(Collected data)

* * * * * * *

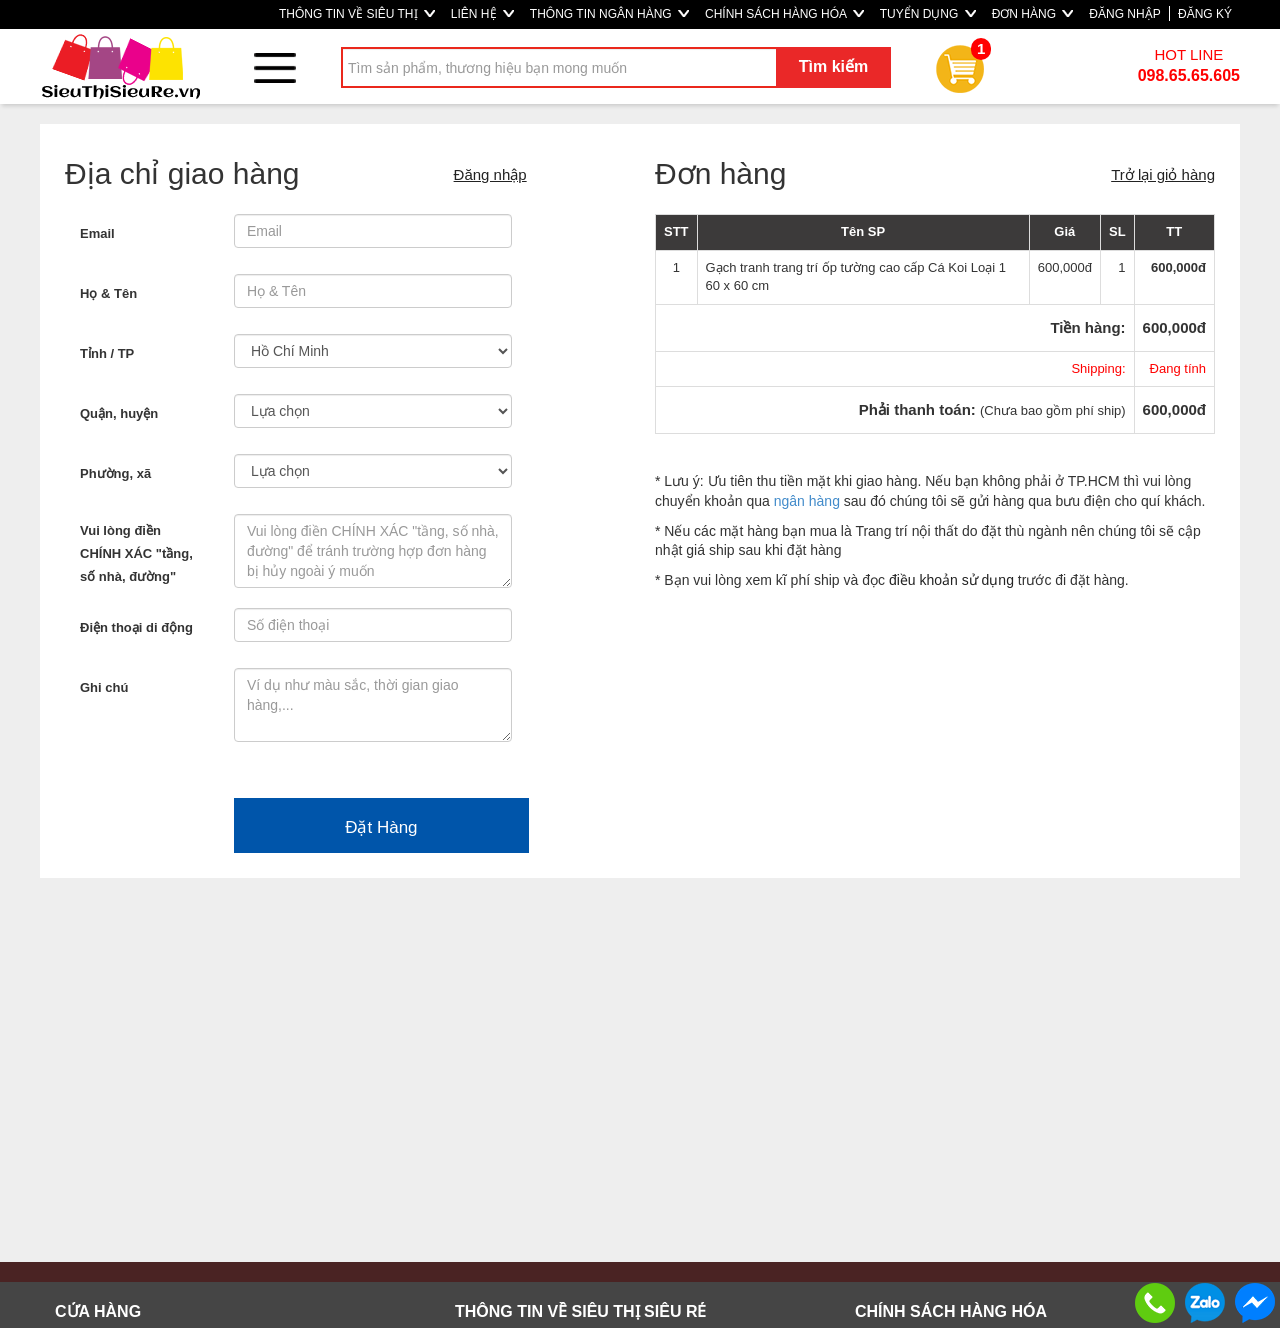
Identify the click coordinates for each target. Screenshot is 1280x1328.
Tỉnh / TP (107, 353)
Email (97, 233)
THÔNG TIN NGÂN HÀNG (609, 14)
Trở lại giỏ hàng (1163, 174)
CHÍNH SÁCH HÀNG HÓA (784, 14)
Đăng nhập (490, 174)
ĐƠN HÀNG (1033, 14)
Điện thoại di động (136, 627)
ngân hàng (807, 501)
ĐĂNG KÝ (1205, 14)
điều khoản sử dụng (951, 580)
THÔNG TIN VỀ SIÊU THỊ (357, 14)
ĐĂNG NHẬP (1124, 14)
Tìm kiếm (833, 66)
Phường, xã (115, 473)
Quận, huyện (119, 413)
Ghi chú (104, 687)
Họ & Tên (108, 293)
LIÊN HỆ (482, 14)
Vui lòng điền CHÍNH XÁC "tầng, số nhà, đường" (136, 553)
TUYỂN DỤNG (928, 14)
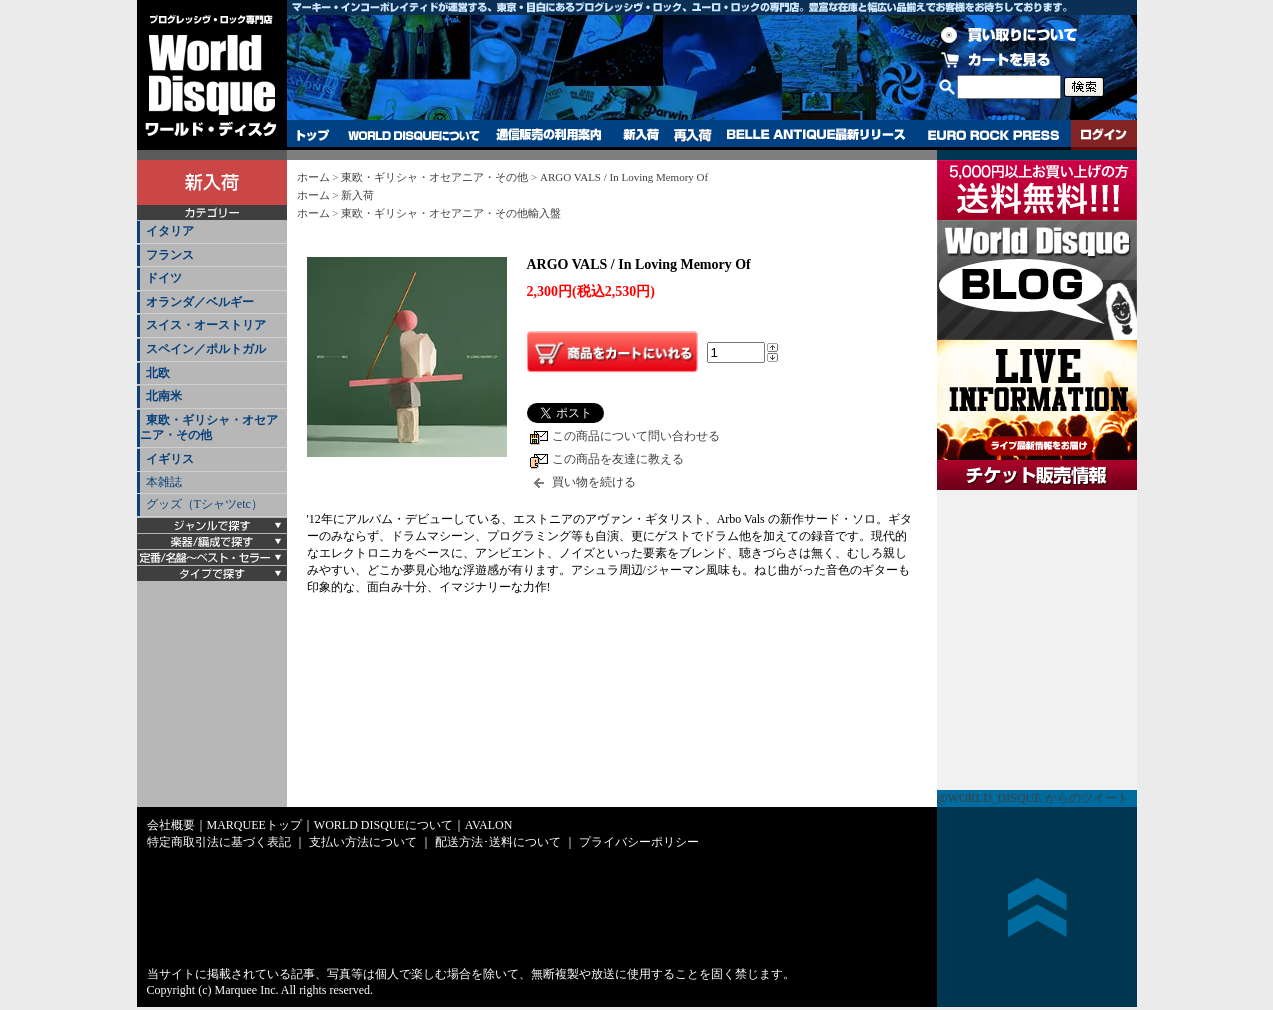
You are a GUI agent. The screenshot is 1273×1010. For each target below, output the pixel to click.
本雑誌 (164, 482)
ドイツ (164, 278)
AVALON (489, 825)
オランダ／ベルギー (200, 302)
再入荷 (693, 135)
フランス (170, 255)
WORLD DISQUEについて (413, 135)
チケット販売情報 (1037, 640)
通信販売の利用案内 (548, 135)
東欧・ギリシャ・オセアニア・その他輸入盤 (451, 213)
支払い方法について (363, 842)
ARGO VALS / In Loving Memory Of (624, 177)
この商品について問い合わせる (636, 436)
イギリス (170, 459)
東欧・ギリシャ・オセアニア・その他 (209, 428)
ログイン (1104, 135)
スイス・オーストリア (206, 325)
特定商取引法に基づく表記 (219, 842)
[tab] (212, 232)
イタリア (170, 231)
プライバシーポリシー (639, 842)
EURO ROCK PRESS (993, 135)
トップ (313, 135)
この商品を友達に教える (618, 459)
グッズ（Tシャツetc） (204, 504)
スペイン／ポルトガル (206, 349)
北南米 (164, 396)
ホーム (313, 177)
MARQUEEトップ (254, 825)
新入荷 (641, 135)
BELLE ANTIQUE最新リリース (816, 135)
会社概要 (171, 825)
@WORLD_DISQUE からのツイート (1033, 798)
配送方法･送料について (498, 842)
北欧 (158, 373)
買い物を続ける (594, 482)
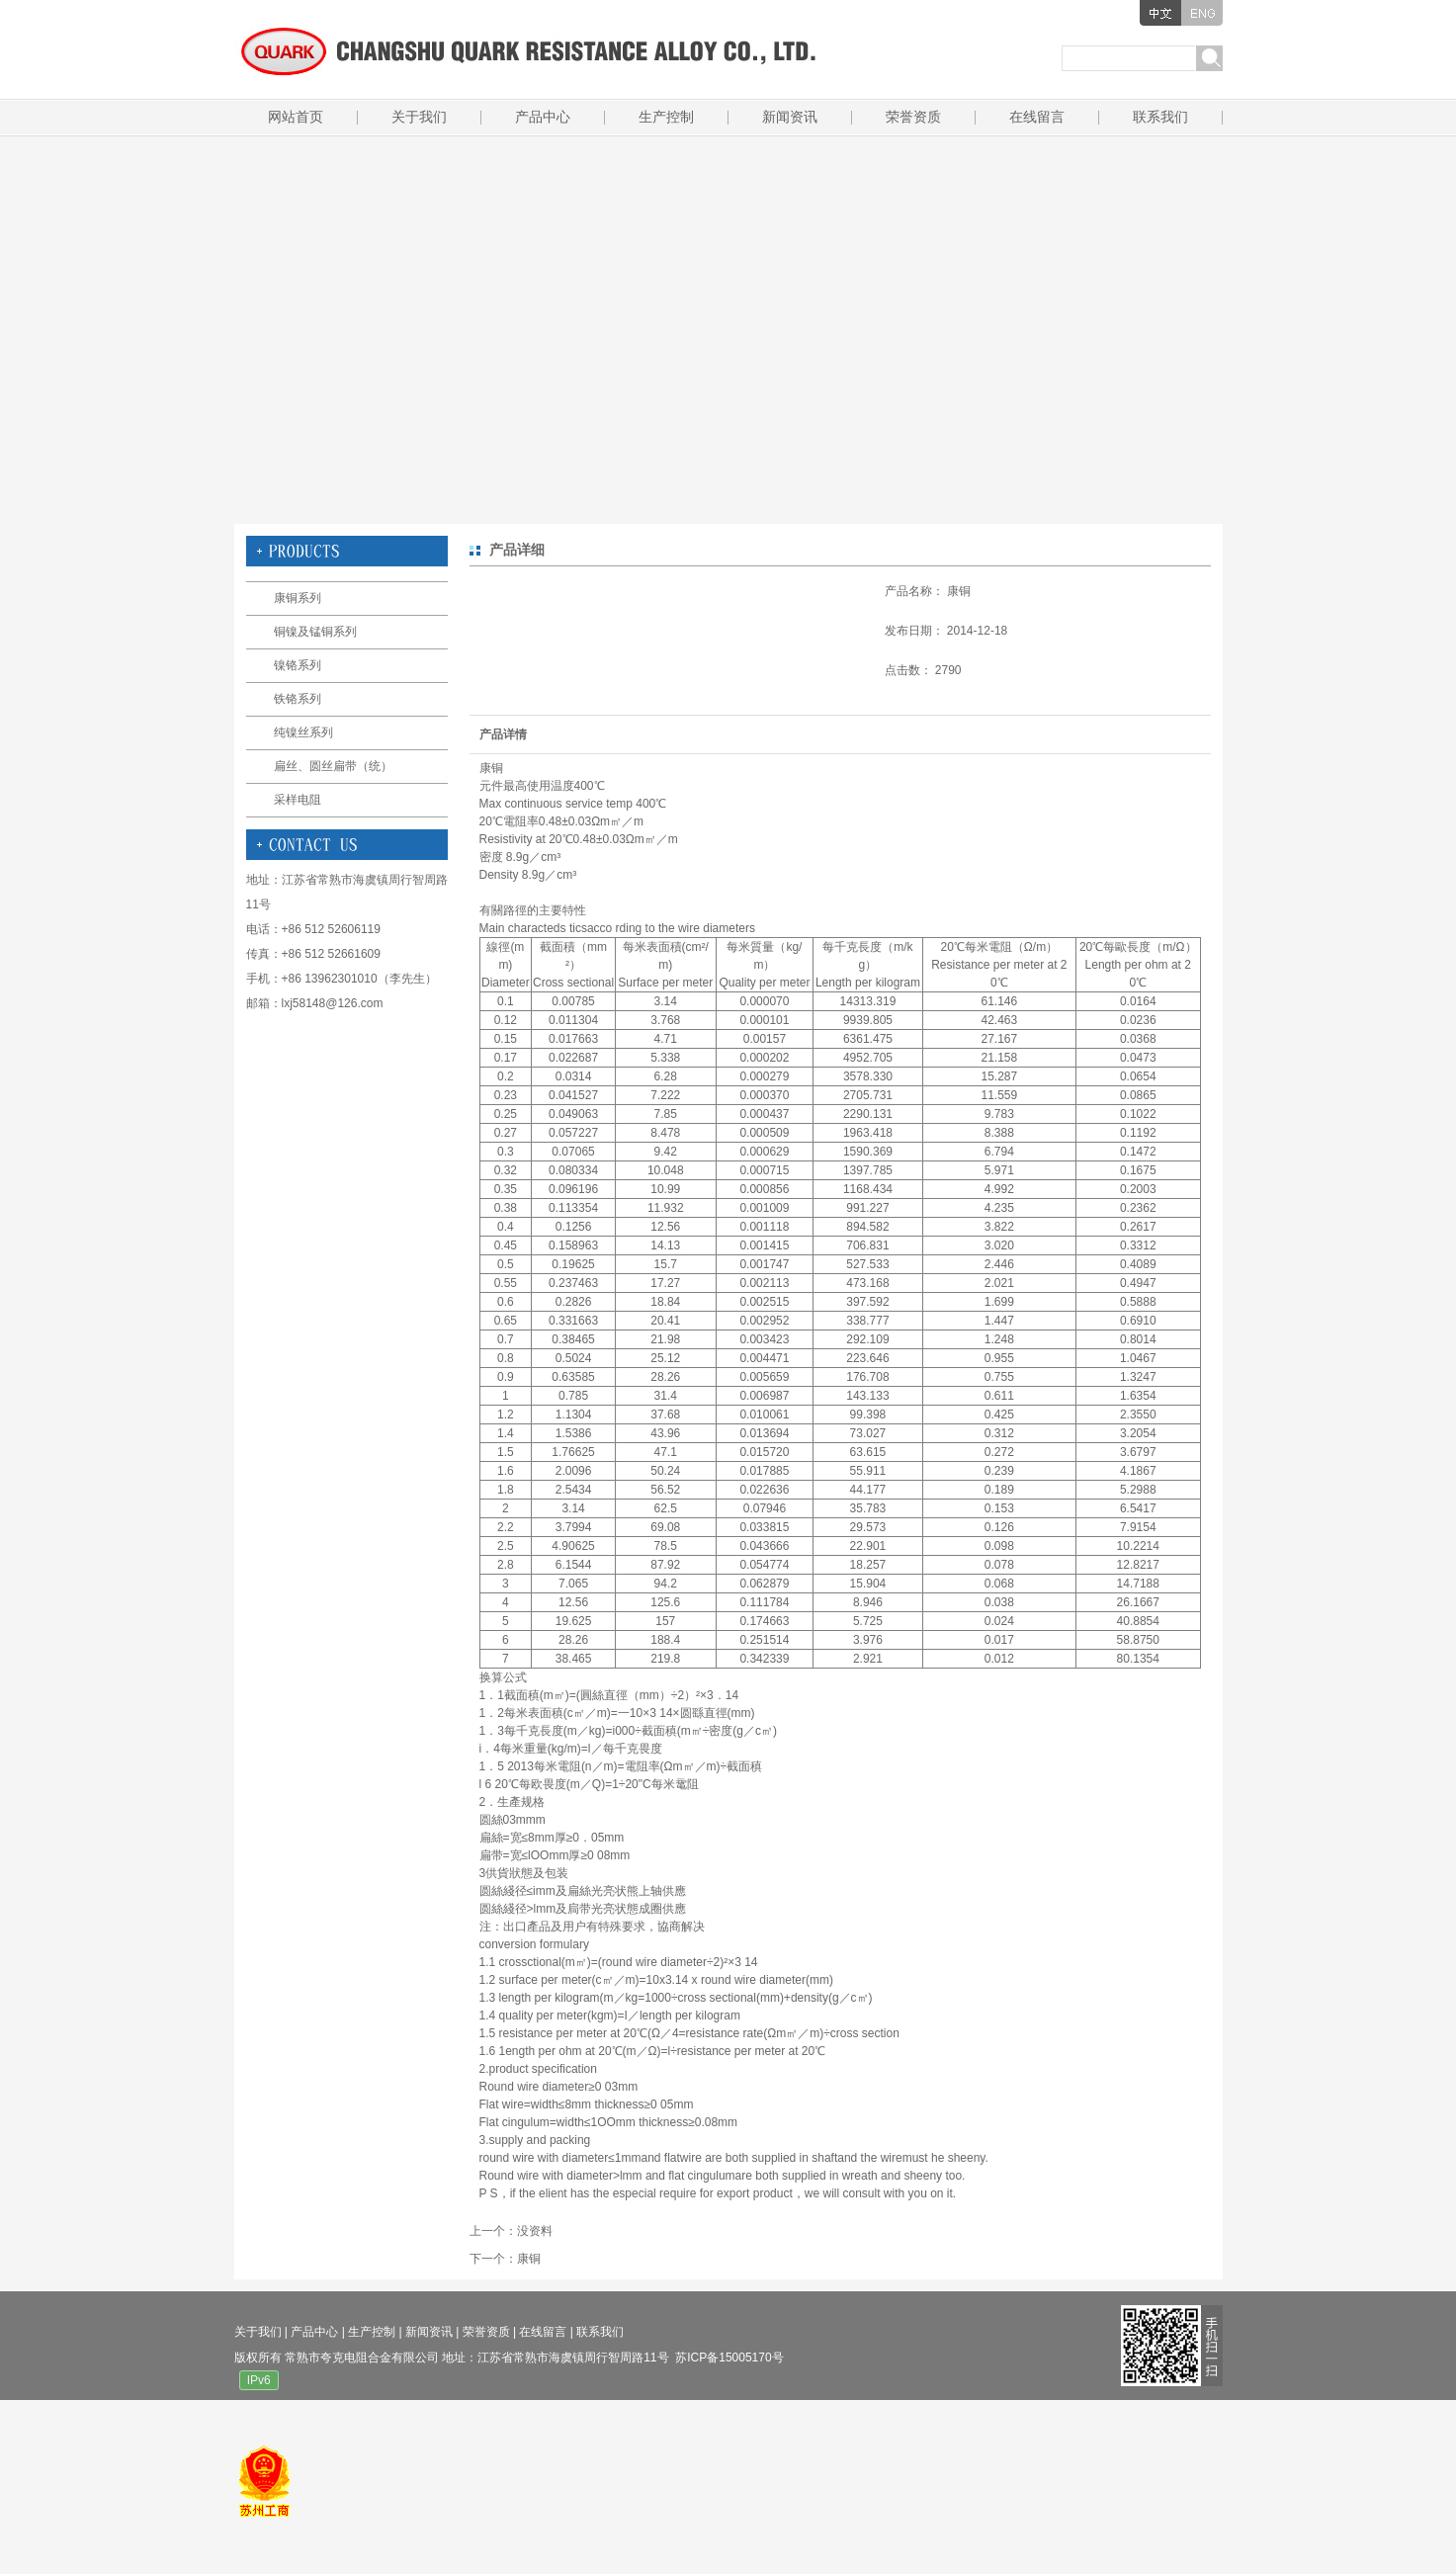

* * * * * * *

# What needs to be done:
Only one thing is required: an exact printout of the lines from the line containing "ログイン (1104, 135)" through the last line of the records, pictures excluded.

# Output of the exercise:
ログイン (1104, 135)
スイス・オーストリア (206, 325)
特定商取引法に基づく表記 (219, 842)
[tab] (212, 232)
イタリア (170, 231)
プライバシーポリシー (639, 842)
EURO ROCK PRESS (993, 135)
トップ (313, 135)
この商品を友達に教える (618, 459)
グッズ（Tシャツetc） (204, 504)
スペイン／ポルトガル (206, 349)
北南米 (164, 396)
ホーム (313, 177)
MARQUEEトップ (254, 825)
新入荷 (641, 135)
BELLE ANTIQUE最新リリース (816, 135)
会社概要 (171, 825)
@WORLD_DISQUE からのツイート (1033, 798)
配送方法･送料について (498, 842)
北欧 (158, 373)
買い物を続ける (594, 482)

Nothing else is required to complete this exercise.